Dataset entries:
━━━━
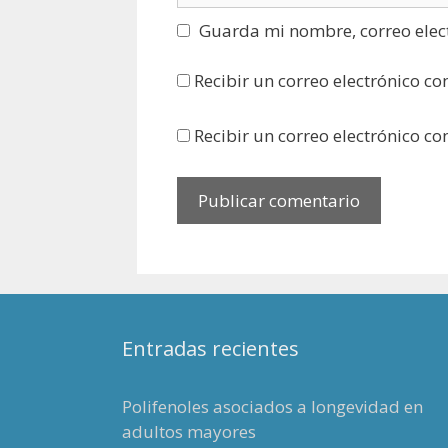
Guarda mi nombre, correo elec
Recibir un correo electrónico co
Recibir un correo electrónico c
Entradas recientes
Polifenoles asociados a longevidad en
adultos mayores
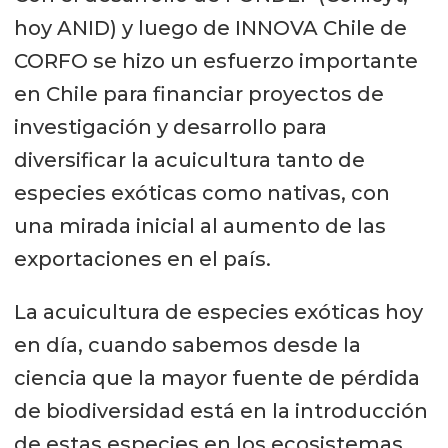
hoy ANID) y luego de INNOVA Chile de
CORFO se hizo un esfuerzo importante
en Chile para financiar proyectos de
investigación y desarrollo para
diversificar la acuicultura tanto de
especies exóticas como nativas, con
una mirada inicial al aumento de las
exportaciones en el país.
La acuicultura de especies exóticas hoy
en día, cuando sabemos desde la
ciencia que la mayor fuente de pérdida
de biodiversidad está en la introducción
de estas especies en los ecosistemas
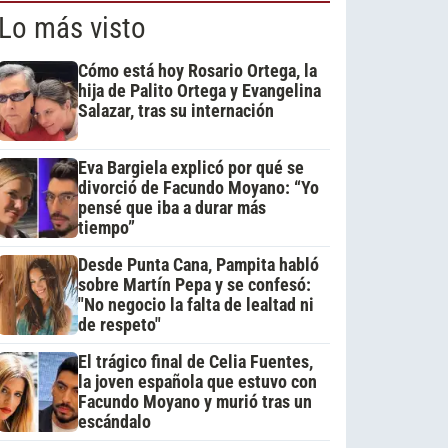
Lo más visto
Cómo está hoy Rosario Ortega, la
hija de Palito Ortega y Evangelina
Salazar, tras su internación
Eva Bargiela explicó por qué se
divorció de Facundo Moyano: “Yo
pensé que iba a durar más
tiempo”
Desde Punta Cana, Pampita habló
sobre Martín Pepa y se confesó:
"No negocio la falta de lealtad ni
de respeto"
El trágico final de Celia Fuentes,
la joven española que estuvo con
Facundo Moyano y murió tras un
escándalo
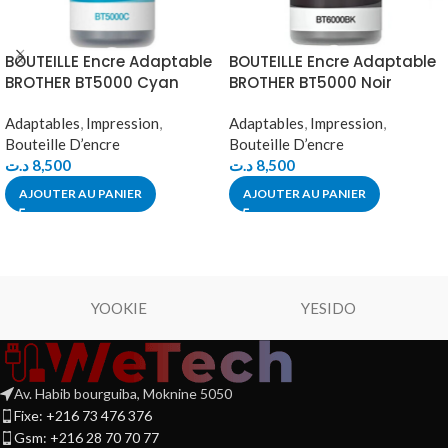
BOUTEILLE Encre Adaptable
BOUTEILLE Encre Adaptable
BROTHER BT5000 Cyan
BROTHER BT5000 Noir
Adaptables
,
Impression
,
Adaptables
,
Impression
,
Bouteille D’encre
Bouteille D’encre
د.ت
8,500
د.ت
8,500
AJOUTER AU PANIER
AJOUTER AU PANIER
YOOKIE
YESIDO
Av. Habib bourguiba, Moknine 5050
Fixe: +216 73 476 376
Gsm: +216 28 70 70 77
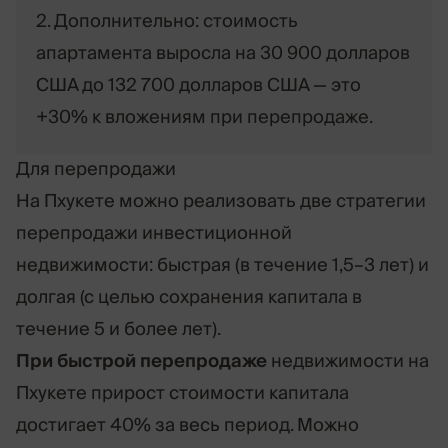
2. Дополнительно: стоимость
апартамента выросла на 30 900 долларов
США до 132 700 долларов США — это
+30% к вложениям при перепродаже.
Для перепродажи
На Пхукете можно реализовать две стратегии
перепродажи инвестиционной
недвижимости: быстрая (в течение 1,5–3 лет) и
долгая (с целью сохранения капитала в
течение 5 и более лет).
При быстрой перепродаже
недвижимости на
Пхукете прирост стоимости капитала
достигает 40% за весь период. Можно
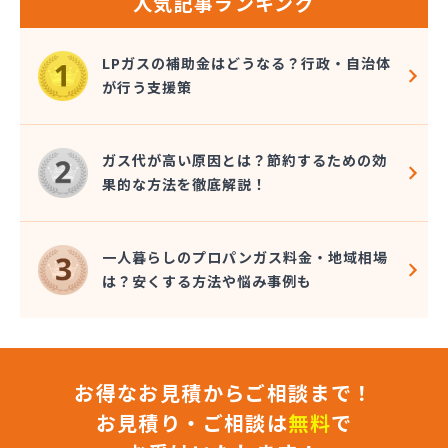
人気記事ランキング
LPガスの補助金はどうなる？行政・自治体
が行う支援策
ガス代が高い原因とは？節約するための効
果的な方法を徹底解説！
一人暮らしのプロパンガス料金・地域相場
は？安くする方法や悩み事例も
お得なお見積からご相談まで！
お見積り・ご相談は
無料
で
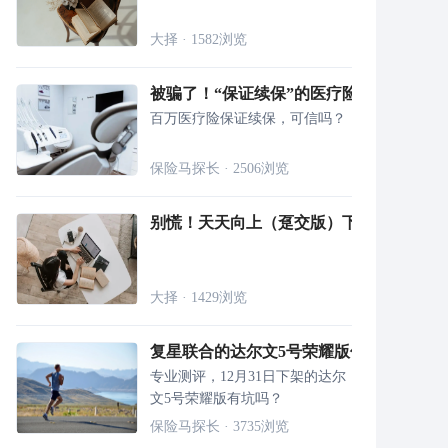
大择
·
1582
浏览
被骗了！“保证续保”的医疗险什么也没保
百万医疗险保证续保，可信吗？
保险马探长
·
2506
浏览
别慌！天天向上（趸交版）下架，其他教
大择
·
1429
浏览
复星联合的达尔文5号荣耀版值得买吗？
专业测评，12月31日下架的达尔
文5号荣耀版有坑吗？
保险马探长
·
3735
浏览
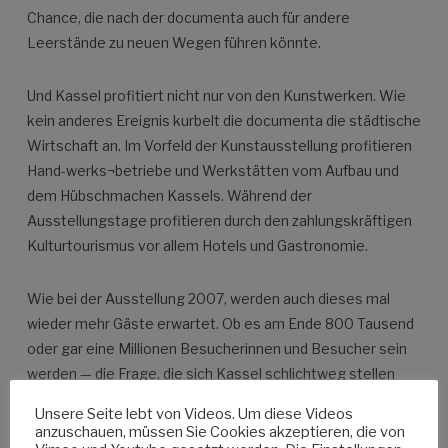
Chance, die nach der documenta auch für andere
Leerstände zu neuen Wegen führen könnte.
Und Kassel profitiert nicht nur von den Kunstwerken. Wie
kein anderes Ereignis kurbelt die documenta die städtische
Wirtschaft an. Im Vorfeld der Kunstausstellung profitieren
Hand-werks¬betriebe und Werkstätten vom Aufbau und
dem Hübschmachen Kassels. Während der
Ausstellungstage profitieren durch den zahlungskräftigen
Kulturtourismus vor allem Hotels und Gastronomie.
Wie bei der Ausstellung 2007, werden auch dieses mal
wieder mehr Gäste erwartet. Ob es am Ende 800 Tausend
oder gar eine Millionen Besucherinnen und Besucher sein
werden — die Frage, die sich Kassel schlichtweg stellen
muss ist – wie profitiert man von diesem Zuspruch auch
Unsere Seite lebt von Videos. Um diese Videos
außerhalb der 100 Tage? Welche Wege, die durch die
anzuschauen, müssen Sie Cookies akzeptieren, die von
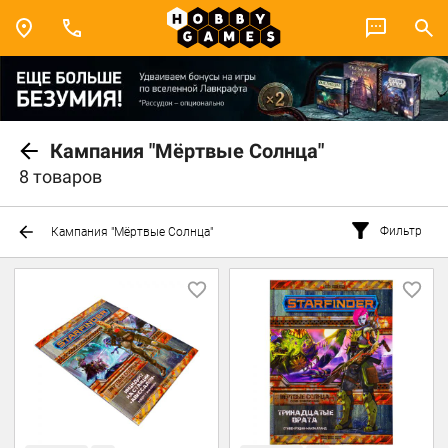
Кампания "Мёртвые Солнца"
8 товаров
Фильтр
Кампания "Мёртвые Солнца"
━━━━
### Problem details
Exactly as they stand, retype all the entries, but omit the pictures.

### Your response
Guarda mi nombre, correo elec
Recibir un correo electrónico co
Recibir un correo electrónico c
Entradas recientes
Polifenoles asociados a longevidad en
adultos mayores
hoy ANID) y luego de INNOVA Chile de
CORFO se hizo un esfuerzo importante
en Chile para financiar proyectos de
investigación y desarrollo para
diversificar la acuicultura tanto de
especies exóticas como nativas, con
una mirada inicial al aumento de las
exportaciones en el país.
La acuicultura de especies exóticas hoy
en día, cuando sabemos desde la
ciencia que la mayor fuente de pérdida
de biodiversidad está en la introducción
de estas especies en los ecosistemas
Lo más visto
Cómo está hoy Rosario Ortega, la
hija de Palito Ortega y Evangelina
Salazar, tras su internación
Eva Bargiela explicó por qué se
divorció de Facundo Moyano: “Yo
pensé que iba a durar más
tiempo”
Desde Punta Cana, Pampita habló
sobre Martín Pepa y se confesó:
"No negocio la falta de lealtad ni
de respeto"
El trágico final de Celia Fuentes,
la joven española que estuvo con
Facundo Moyano y murió tras un
escándalo
BOUTEILLE Encre Adaptable
BOUTEILLE Encre Adaptable
BROTHER BT5000 Cyan
BROTHER BT5000 Noir
Adaptables
,
Impression
,
Adaptables
,
Impression
,
Bouteille D’encre
Bouteille D’encre
د.ت
8,500
د.ت
8,500
AJOUTER AU PANIER
AJOUTER AU PANIER
YOOKIE
YESIDO
Av. Habib bourguiba, Moknine 5050
Fixe: +216 73 476 376
Gsm: +216 28 70 70 77
2. Дополнительно: стоимость
апартамента выросла на 30 900 долларов
США до 132 700 долларов США — это
+30% к вложениям при перепродаже.
Для перепродажи
На Пхукете можно реализовать две стратегии
перепродажи инвестиционной
недвижимости: быстрая (в течение 1,5–3 лет) и
долгая (с целью сохранения капитала в
течение 5 и более лет).
При быстрой перепродаже
недвижимости на
Пхукете прирост стоимости капитала
достигает 40% за весь период. Можно
人気記事ランキング
LPガスの補助金はどうなる？行政・自治体
が行う支援策
ガス代が高い原因とは？節約するための効
果的な方法を徹底解説！
一人暮らしのプロパンガス料金・地域相場
は？安くする方法や悩み事例も
お得なお見積からご相談まで！
お見積り・ご相談は
無料
で
大择
·
1582
浏览
被骗了！“保证续保”的医疗险什么也没保
百万医疗险保证续保，可信吗？
保险马探长
·
2506
浏览
别慌！天天向上（趸交版）下架，其他教
大择
·
1429
浏览
复星联合的达尔文5号荣耀版值得买吗？
专业测评，12月31日下架的达尔
文5号荣耀版有坑吗？
保险马探长
·
3735
浏览
Chance, die nach der documenta auch für andere
Leerstände zu neuen Wegen führen könnte.
Und Kassel profitiert nicht nur von den Kunstwerken. Wie
kein anderes Ereignis kurbelt die documenta die städtische
Wirtschaft an. Im Vorfeld der Kunstausstellung profitieren
Hand-werks¬betriebe und Werkstätten vom Aufbau und
dem Hübschmachen Kassels. Während der
Ausstellungstage profitieren durch den zahlungskräftigen
Kulturtourismus vor allem Hotels und Gastronomie.
Wie bei der Ausstellung 2007, werden auch dieses mal
wieder mehr Gäste erwartet. Ob es am Ende 800 Tausend
oder gar eine Millionen Besucherinnen und Besucher sein
werden — die Frage, die sich Kassel schlichtweg stellen
muss ist – wie profitiert man von diesem Zuspruch auch
Unsere Seite lebt von Videos. Um diese Videos
außerhalb der 100 Tage? Welche Wege, die durch die
anzuschauen, müssen Sie Cookies akzeptieren, die von
Кампания "Мёртвые Солнца"
8 товаров
Фильтр
Кампания "Мёртвые Солнца"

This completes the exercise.